## Task prompt
Reproduce each record exactly, leaving out no line.

(Stored records)
:::

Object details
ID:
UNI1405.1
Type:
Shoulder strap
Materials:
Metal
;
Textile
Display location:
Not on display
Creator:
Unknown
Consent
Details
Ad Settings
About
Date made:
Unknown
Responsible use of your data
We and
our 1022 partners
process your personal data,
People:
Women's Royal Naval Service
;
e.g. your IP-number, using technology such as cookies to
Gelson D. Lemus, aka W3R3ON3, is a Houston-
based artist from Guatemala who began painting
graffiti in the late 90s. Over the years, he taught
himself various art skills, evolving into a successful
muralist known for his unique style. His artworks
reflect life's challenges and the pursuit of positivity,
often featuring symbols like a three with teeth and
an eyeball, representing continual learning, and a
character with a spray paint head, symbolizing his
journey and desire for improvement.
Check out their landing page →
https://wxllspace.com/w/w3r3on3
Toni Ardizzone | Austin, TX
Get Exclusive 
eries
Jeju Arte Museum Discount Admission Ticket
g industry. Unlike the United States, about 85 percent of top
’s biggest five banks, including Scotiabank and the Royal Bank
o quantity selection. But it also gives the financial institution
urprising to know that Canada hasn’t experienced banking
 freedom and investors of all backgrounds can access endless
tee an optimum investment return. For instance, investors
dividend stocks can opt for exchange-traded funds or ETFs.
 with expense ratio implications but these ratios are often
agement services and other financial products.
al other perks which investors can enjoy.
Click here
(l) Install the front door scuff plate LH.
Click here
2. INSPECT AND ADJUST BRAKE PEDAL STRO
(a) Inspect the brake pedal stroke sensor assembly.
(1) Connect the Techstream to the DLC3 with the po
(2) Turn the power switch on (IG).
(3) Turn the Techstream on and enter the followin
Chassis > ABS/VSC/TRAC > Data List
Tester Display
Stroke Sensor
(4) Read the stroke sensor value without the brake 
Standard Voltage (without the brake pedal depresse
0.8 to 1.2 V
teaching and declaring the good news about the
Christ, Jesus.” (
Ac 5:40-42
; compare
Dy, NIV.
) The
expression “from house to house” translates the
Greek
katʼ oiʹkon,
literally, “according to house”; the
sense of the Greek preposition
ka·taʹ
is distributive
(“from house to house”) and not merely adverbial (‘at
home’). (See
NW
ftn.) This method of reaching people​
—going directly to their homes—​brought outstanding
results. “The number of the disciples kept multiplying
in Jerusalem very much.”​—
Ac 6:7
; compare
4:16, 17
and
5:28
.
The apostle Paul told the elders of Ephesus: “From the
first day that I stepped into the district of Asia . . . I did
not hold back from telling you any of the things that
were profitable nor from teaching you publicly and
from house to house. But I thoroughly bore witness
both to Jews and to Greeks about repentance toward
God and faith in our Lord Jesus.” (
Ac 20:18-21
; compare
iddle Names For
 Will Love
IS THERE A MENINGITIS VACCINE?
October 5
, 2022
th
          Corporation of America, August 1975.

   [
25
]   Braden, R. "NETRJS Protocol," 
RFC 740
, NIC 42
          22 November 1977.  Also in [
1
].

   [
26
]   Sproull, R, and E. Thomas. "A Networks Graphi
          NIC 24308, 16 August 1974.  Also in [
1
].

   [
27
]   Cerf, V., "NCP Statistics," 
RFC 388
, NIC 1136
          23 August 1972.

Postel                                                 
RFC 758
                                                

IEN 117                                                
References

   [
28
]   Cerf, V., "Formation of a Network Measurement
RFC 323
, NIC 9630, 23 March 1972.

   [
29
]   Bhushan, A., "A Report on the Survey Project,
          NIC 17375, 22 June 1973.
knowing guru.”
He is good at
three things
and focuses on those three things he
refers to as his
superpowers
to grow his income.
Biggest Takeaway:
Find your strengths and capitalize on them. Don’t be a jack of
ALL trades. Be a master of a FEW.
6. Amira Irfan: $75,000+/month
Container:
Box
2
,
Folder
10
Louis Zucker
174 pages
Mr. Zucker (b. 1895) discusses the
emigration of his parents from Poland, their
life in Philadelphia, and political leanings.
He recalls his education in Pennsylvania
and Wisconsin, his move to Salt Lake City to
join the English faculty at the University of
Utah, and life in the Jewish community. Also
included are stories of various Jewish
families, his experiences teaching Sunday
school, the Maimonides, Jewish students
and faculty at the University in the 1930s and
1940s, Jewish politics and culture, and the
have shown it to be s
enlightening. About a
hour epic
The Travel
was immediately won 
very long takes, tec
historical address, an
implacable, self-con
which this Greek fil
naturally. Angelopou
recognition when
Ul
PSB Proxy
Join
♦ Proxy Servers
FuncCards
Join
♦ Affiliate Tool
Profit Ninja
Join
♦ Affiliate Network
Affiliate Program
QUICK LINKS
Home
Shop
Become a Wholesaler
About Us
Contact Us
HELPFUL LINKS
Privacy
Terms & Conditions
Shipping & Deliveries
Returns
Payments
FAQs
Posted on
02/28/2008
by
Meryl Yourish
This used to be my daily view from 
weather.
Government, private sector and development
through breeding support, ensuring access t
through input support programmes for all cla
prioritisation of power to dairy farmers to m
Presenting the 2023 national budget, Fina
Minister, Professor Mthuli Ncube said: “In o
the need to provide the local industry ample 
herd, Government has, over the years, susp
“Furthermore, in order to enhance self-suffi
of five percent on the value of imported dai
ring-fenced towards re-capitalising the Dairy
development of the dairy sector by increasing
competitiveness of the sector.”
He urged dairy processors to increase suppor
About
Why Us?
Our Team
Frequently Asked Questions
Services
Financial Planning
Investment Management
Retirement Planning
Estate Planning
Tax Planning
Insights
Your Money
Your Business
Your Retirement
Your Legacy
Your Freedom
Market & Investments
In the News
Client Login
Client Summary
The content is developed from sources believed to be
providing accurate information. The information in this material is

:::

## Answer to this exercise
Object details
ID:
UNI1405.1
Type:
Shoulder strap
Materials:
Metal
;
Textile
Display location:
Not on display
Creator:
Unknown
Consent
Details
Ad Settings
About
Date made:
Unknown
Responsible use of your data
We and
our 1022 partners
process your personal data,
People:
Women's Royal Naval Service
;
e.g. your IP-number, using technology such as cookies to
Gelson D. Lemus, aka W3R3ON3, is a Houston-
based artist from Guatemala who began painting
graffiti in the late 90s. Over the years, he taught
himself various art skills, evolving into a successful
muralist known for his unique style. His artworks
reflect life's challenges and the pursuit of positivity,
often featuring symbols like a three with teeth and
an eyeball, representing continual learning, and a
character with a spray paint head, symbolizing his
journey and desire for improvement.
Check out their landing page →
https://wxllspace.com/w/w3r3on3
Toni Ardizzone | Austin, TX
Get Exclusive 
eries
Jeju Arte Museum Discount Admission Ticket
g industry. Unlike the United States, about 85 percent of top
’s biggest five banks, including Scotiabank and the Royal Bank
o quantity selection. But it also gives the financial institution
urprising to know that Canada hasn’t experienced banking
 freedom and investors of all backgrounds can access endless
tee an optimum investment return. For instance, investors
dividend stocks can opt for exchange-traded funds or ETFs.
 with expense ratio implications but these ratios are often
agement services and other financial products.
al other perks which investors can enjoy.
Click here
(l) Install the front door scuff plate LH.
Click here
2. INSPECT AND ADJUST BRAKE PEDAL STRO
(a) Inspect the brake pedal stroke sensor assembly.
(1) Connect the Techstream to the DLC3 with the po
(2) Turn the power switch on (IG).
(3) Turn the Techstream on and enter the followin
Chassis > ABS/VSC/TRAC > Data List
Tester Display
Stroke Sensor
(4) Read the stroke sensor value without the brake 
Standard Voltage (without the brake pedal depresse
0.8 to 1.2 V
teaching and declaring the good news about the
Christ, Jesus.” (
Ac 5:40-42
; compare
Dy, NIV.
) The
expression “from house to house” translates the
Greek
katʼ oiʹkon,
literally, “according to house”; the
sense of the Greek preposition
ka·taʹ
is distributive
(“from house to house”) and not merely adverbial (‘at
home’). (See
NW
ftn.) This method of reaching people​
—going directly to their homes—​brought outstanding
results. “The number of the disciples kept multiplying
in Jerusalem very much.”​—
Ac 6:7
; compare
4:16, 17
and
5:28
.
The apostle Paul told the elders of Ephesus: “From the
first day that I stepped into the district of Asia . . . I did
not hold back from telling you any of the things that
were profitable nor from teaching you publicly and
from house to house. But I thoroughly bore witness
both to Jews and to Greeks about repentance toward
God and faith in our Lord Jesus.” (
Ac 20:18-21
; compare
iddle Names For
 Will Love
IS THERE A MENINGITIS VACCINE?
October 5
, 2022
th
          Corporation of America, August 1975.

   [
25
]   Braden, R. "NETRJS Protocol," 
RFC 740
, NIC 42
          22 November 1977.  Also in [
1
].

   [
26
]   Sproull, R, and E. Thomas. "A Networks Graphi
          NIC 24308, 16 August 1974.  Also in [
1
].

   [
27
]   Cerf, V., "NCP Statistics," 
RFC 388
, NIC 1136
          23 August 1972.

Postel                                                 
RFC 758
                                                

IEN 117                                                
References

   [
28
]   Cerf, V., "Formation of a Network Measurement
RFC 323
, NIC 9630, 23 March 1972.

   [
29
]   Bhushan, A., "A Report on the Survey Project,
          NIC 17375, 22 June 1973.
knowing guru.”
He is good at
three things
and focuses on those three things he
refers to as his
superpowers
to grow his income.
Biggest Takeaway:
Find your strengths and capitalize on them. Don’t be a jack of
ALL trades. Be a master of a FEW.
6. Amira Irfan: $75,000+/month
Container:
Box
2
,
Folder
10
Louis Zucker
174 pages
Mr. Zucker (b. 1895) discusses the
emigration of his parents from Poland, their
life in Philadelphia, and political leanings.
He recalls his education in Pennsylvania
and Wisconsin, his move to Salt Lake City to
join the English faculty at the University of
Utah, and life in the Jewish community. Also
included are stories of various Jewish
families, his experiences teaching Sunday
school, the Maimonides, Jewish students
and faculty at the University in the 1930s and
1940s, Jewish politics and culture, and the
have shown it to be s
enlightening. About a
hour epic
The Travel
was immediately won 
very long takes, tec
historical address, an
implacable, self-con
which this Greek fil
naturally. Angelopou
recognition when
Ul
PSB Proxy
Join
♦ Proxy Servers
FuncCards
Join
♦ Affiliate Tool
Profit Ninja
Join
♦ Affiliate Network
Affiliate Program
QUICK LINKS
Home
Shop
Become a Wholesaler
About Us
Contact Us
HELPFUL LINKS
Privacy
Terms & Conditions
Shipping & Deliveries
Returns
Payments
FAQs
Posted on
02/28/2008
by
Meryl Yourish
This used to be my daily view from 
weather.
Government, private sector and development
through breeding support, ensuring access t
through input support programmes for all cla
prioritisation of power to dairy farmers to m
Presenting the 2023 national budget, Fina
Minister, Professor Mthuli Ncube said: “In o
the need to provide the local industry ample 
herd, Government has, over the years, susp
“Furthermore, in order to enhance self-suffi
of five percent on the value of imported dai
ring-fenced towards re-capitalising the Dairy
development of the dairy sector by increasing
competitiveness of the sector.”
He urged dairy processors to increase suppor
About
Why Us?
Our Team
Frequently Asked Questions
Services
Financial Planning
Investment Management
Retirement Planning
Estate Planning
Tax Planning
Insights
Your Money
Your Business
Your Retirement
Your Legacy
Your Freedom
Market & Investments
In the News
Client Login
Client Summary
The content is developed from sources believed to be
providing accurate information. The information in this material is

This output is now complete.